## Dataset entries:
◆ ◆ ◆ ◆ ◆
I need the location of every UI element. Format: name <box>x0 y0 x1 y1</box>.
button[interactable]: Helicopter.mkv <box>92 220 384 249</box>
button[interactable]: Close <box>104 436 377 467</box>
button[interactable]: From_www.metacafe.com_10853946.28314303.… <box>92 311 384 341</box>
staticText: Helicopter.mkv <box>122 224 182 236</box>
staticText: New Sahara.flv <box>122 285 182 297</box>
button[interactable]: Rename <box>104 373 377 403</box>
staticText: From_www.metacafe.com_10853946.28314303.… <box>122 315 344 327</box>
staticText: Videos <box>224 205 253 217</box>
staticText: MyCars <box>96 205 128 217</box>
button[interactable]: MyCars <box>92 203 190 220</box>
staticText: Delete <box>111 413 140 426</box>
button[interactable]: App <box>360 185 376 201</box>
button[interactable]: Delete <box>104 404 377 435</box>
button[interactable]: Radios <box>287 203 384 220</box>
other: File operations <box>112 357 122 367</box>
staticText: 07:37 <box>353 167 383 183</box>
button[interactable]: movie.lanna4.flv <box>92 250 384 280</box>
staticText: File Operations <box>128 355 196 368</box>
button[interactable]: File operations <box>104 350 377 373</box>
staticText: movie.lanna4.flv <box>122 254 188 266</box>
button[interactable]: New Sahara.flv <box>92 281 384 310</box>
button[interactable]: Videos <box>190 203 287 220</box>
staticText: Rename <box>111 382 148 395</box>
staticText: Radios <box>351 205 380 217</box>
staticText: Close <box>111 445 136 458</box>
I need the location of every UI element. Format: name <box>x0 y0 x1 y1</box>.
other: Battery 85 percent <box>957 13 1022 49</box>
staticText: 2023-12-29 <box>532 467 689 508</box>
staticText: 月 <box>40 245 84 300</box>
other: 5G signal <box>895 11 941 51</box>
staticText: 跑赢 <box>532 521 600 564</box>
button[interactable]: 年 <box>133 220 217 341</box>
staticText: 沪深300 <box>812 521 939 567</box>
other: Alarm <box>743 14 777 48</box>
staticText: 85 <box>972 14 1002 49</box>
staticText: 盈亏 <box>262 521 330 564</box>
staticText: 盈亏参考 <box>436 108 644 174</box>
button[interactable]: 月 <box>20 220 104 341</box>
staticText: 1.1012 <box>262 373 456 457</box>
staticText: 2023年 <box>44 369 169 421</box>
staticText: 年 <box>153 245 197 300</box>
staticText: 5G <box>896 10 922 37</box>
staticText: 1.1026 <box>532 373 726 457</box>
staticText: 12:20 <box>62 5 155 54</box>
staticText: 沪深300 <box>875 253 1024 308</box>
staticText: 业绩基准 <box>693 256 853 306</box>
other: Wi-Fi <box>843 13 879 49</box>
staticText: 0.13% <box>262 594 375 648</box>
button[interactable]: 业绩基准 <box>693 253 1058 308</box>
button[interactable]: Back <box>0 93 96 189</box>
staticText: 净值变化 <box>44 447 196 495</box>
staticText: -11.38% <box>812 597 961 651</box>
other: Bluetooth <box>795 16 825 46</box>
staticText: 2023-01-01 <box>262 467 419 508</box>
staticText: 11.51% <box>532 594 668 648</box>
◆ ◆ ◆ ◆ ◆
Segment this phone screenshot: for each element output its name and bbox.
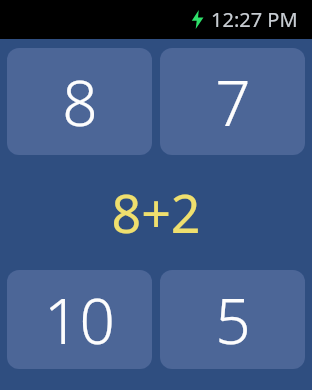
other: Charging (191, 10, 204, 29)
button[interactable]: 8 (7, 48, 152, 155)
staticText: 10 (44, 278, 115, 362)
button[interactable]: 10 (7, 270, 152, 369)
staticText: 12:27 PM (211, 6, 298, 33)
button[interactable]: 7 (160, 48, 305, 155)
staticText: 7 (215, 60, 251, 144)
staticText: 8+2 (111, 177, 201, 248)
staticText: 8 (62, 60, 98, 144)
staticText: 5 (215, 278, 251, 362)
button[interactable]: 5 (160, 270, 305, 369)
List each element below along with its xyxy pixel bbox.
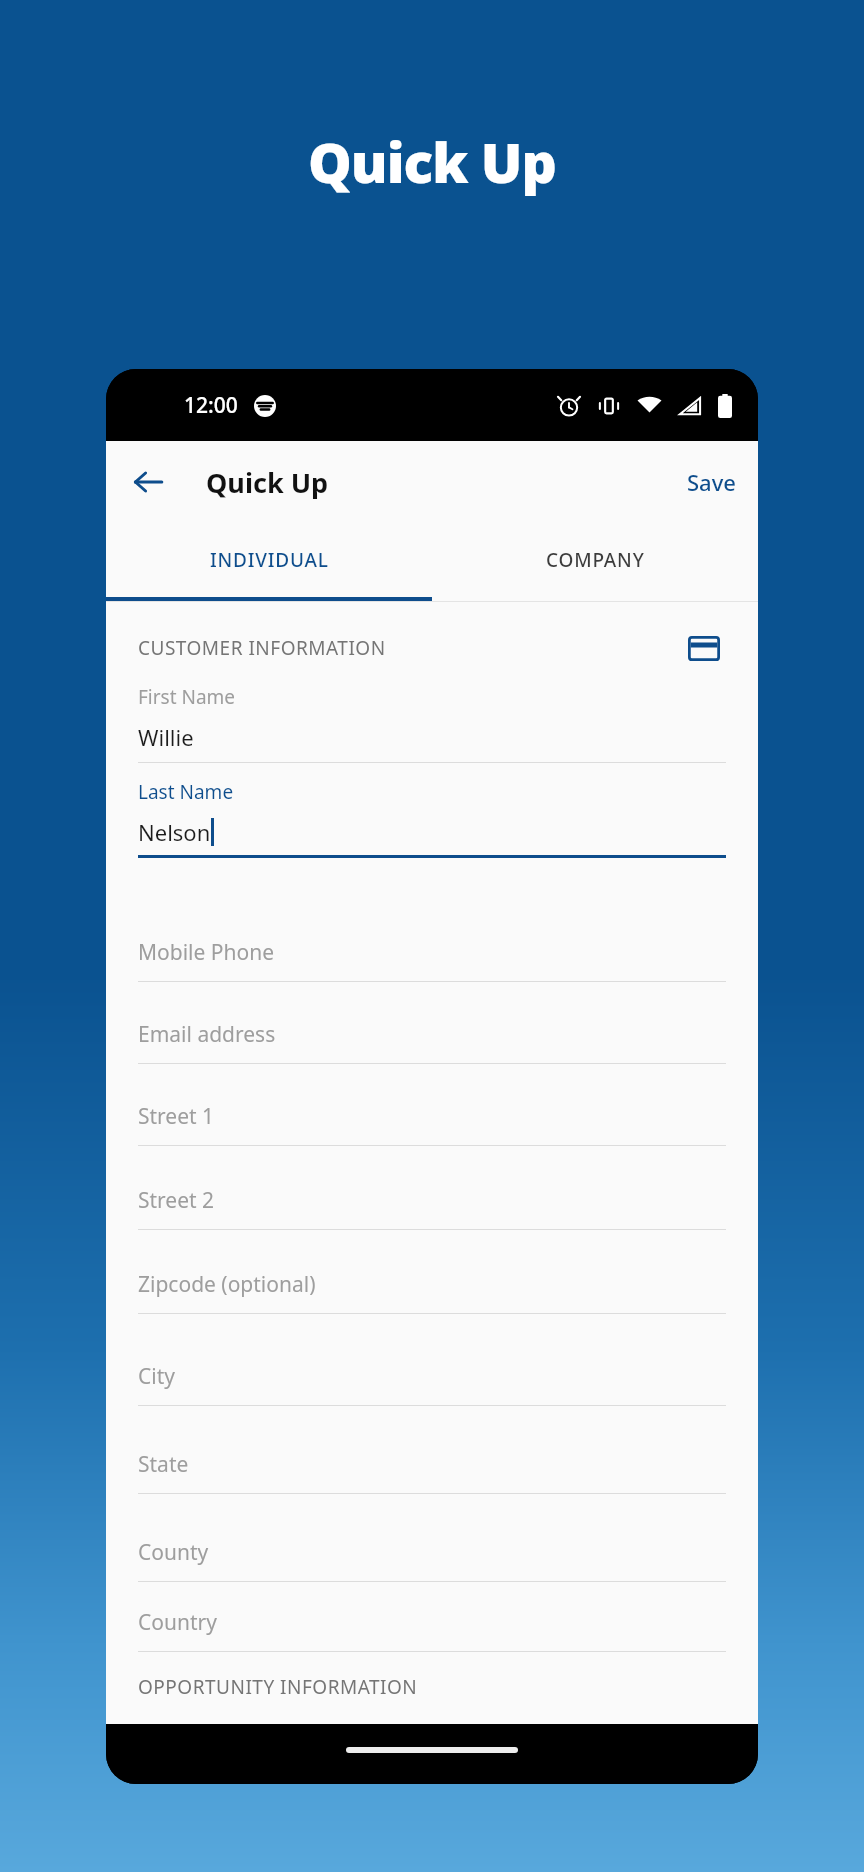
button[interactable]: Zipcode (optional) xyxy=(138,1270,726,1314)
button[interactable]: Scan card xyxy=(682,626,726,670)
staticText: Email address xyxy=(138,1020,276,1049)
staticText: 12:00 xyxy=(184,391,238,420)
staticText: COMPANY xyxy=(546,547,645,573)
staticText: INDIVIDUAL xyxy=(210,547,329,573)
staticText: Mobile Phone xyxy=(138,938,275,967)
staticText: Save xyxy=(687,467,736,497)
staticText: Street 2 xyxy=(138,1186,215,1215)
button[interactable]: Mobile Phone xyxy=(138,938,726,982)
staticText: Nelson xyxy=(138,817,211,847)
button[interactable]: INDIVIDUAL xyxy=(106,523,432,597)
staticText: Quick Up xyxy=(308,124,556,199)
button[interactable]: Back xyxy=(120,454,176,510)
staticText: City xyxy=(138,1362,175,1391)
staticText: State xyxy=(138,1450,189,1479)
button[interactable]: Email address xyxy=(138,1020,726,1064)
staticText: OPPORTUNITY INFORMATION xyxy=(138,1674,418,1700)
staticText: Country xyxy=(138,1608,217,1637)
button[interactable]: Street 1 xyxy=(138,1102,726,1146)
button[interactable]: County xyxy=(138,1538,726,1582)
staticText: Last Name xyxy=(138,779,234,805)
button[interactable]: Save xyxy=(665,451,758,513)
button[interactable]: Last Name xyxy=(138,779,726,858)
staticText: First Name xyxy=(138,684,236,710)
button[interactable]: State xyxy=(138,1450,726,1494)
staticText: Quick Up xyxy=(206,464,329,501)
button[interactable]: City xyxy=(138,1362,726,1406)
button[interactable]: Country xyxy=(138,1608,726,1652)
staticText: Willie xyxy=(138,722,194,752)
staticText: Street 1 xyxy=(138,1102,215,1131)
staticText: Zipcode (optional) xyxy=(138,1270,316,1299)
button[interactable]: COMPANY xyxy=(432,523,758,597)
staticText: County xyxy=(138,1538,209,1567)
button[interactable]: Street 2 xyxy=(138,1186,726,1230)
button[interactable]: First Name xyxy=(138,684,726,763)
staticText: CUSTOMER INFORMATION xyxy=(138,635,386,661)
◆ ◆ ◆ ◆ ◆
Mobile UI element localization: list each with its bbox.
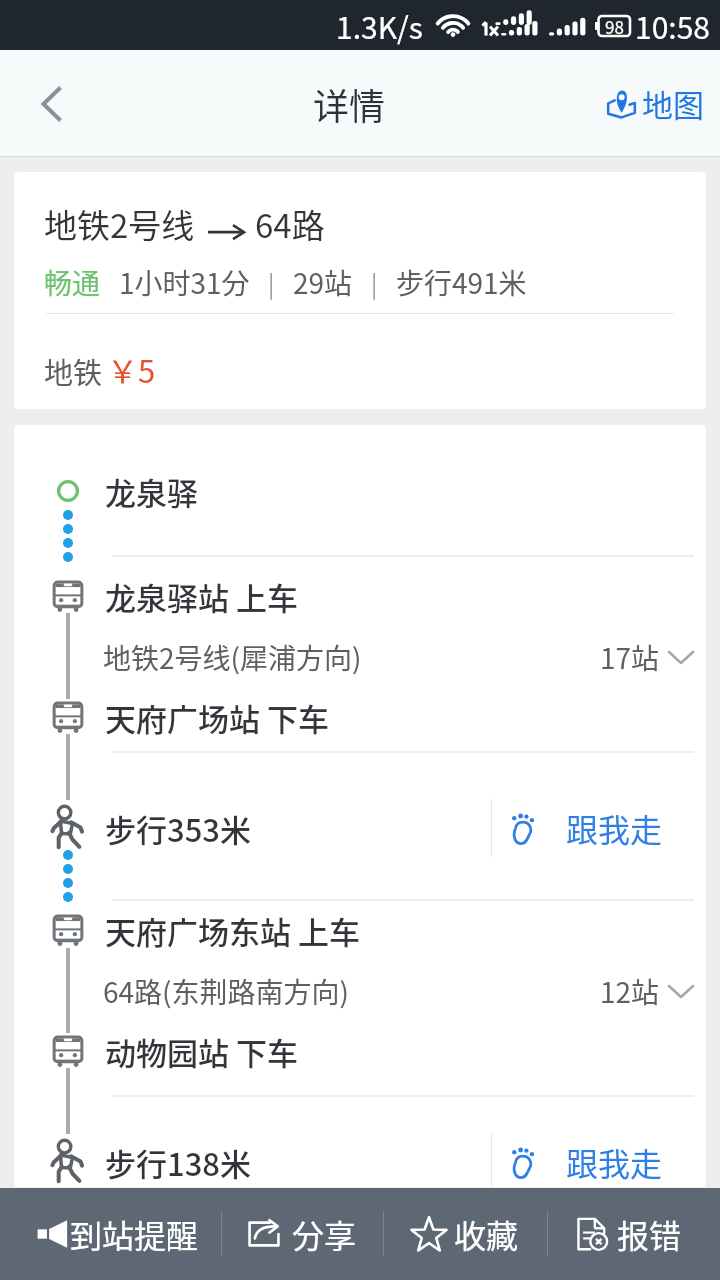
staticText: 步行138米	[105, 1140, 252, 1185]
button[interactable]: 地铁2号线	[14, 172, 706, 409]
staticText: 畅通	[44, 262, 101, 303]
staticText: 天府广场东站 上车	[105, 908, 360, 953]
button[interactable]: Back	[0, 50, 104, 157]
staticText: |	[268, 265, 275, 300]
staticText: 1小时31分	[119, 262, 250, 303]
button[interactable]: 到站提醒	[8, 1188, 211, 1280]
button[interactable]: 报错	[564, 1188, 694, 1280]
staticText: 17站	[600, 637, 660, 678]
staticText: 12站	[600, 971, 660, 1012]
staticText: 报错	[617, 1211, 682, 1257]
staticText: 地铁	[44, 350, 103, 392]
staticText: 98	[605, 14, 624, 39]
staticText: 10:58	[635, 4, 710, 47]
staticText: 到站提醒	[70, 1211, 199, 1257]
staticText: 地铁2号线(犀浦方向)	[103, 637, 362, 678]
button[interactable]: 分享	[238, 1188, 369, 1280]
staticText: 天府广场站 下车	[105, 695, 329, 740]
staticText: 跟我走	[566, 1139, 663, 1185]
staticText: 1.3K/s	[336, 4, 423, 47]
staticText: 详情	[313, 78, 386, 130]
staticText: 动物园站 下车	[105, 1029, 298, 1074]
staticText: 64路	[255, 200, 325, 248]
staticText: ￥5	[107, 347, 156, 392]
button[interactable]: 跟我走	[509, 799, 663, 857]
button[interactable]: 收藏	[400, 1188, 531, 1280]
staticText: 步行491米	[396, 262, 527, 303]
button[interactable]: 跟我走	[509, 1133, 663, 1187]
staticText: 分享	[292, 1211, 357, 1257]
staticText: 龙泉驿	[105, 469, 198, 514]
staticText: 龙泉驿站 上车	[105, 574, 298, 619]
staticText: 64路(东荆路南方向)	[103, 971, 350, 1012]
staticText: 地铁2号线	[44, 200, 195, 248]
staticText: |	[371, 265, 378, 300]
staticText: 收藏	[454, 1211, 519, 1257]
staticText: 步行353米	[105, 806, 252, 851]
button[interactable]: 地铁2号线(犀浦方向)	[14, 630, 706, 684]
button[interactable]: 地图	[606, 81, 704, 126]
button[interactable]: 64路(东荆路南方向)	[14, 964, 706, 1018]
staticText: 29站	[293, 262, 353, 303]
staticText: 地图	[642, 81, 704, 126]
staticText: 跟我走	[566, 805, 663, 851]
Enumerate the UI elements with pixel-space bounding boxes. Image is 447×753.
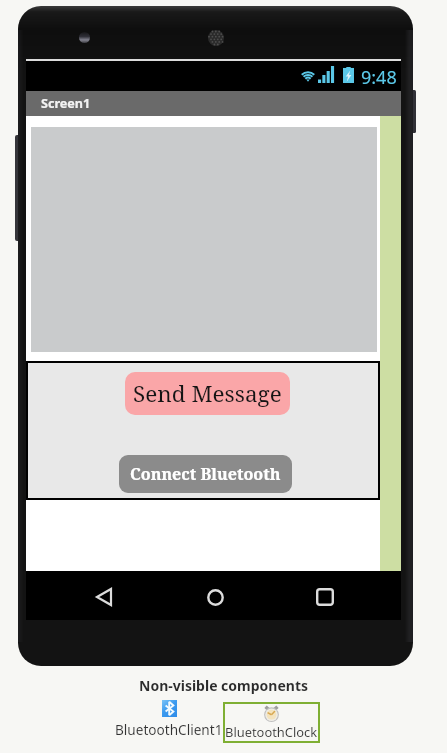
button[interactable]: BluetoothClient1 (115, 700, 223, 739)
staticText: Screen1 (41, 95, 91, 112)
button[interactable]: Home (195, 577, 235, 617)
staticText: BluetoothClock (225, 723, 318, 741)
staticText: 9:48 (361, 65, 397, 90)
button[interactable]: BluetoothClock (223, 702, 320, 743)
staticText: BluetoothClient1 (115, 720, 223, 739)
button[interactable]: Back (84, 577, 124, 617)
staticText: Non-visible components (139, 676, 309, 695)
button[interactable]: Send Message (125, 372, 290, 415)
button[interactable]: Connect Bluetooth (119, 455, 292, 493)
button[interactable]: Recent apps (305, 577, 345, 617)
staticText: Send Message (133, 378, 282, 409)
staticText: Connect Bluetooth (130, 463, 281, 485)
◆ ◆ ◆ ◆ ◆
## Task brief:
The answer must be every line of the records that contains the word "address".

## Output of the task:
staticText: Email address xyxy=(138,1020,276,1049)
button[interactable]: Email address xyxy=(138,1020,726,1064)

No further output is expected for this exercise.